WHAT THE TASK REQUIRES> Quote the listing below in its entirety, omitting every image.

☆ ☆ ☆ ☆ ☆ ☆ ☆

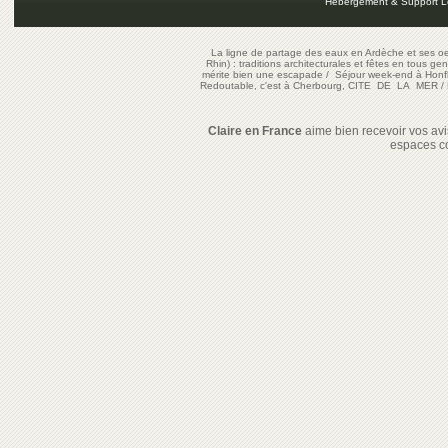
Hébergement & Support L
La ligne de partage des eaux en Ardèche et ses oe
Rhin) : traditions architecturales et fêtes en tous ge
mérite bien une escapade
/
Séjour week-end à Honf
Redoutable, c'est à Cherbourg, CITE DE LA MER
/
Claire en France
aime bien recevoir vos avis
espaces c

☆ ☆ ☆ ☆ ☆ ☆ ☆

RESPONSE TO THE EXERCISE>
Hébergement & Support L
La ligne de partage des eaux en Ardèche et ses oe
Rhin) : traditions architecturales et fêtes en tous ge
mérite bien une escapade
/
Séjour week-end à Honf
Redoutable, c'est à Cherbourg, CITE DE LA MER
/
Claire en France
aime bien recevoir vos avis
espaces c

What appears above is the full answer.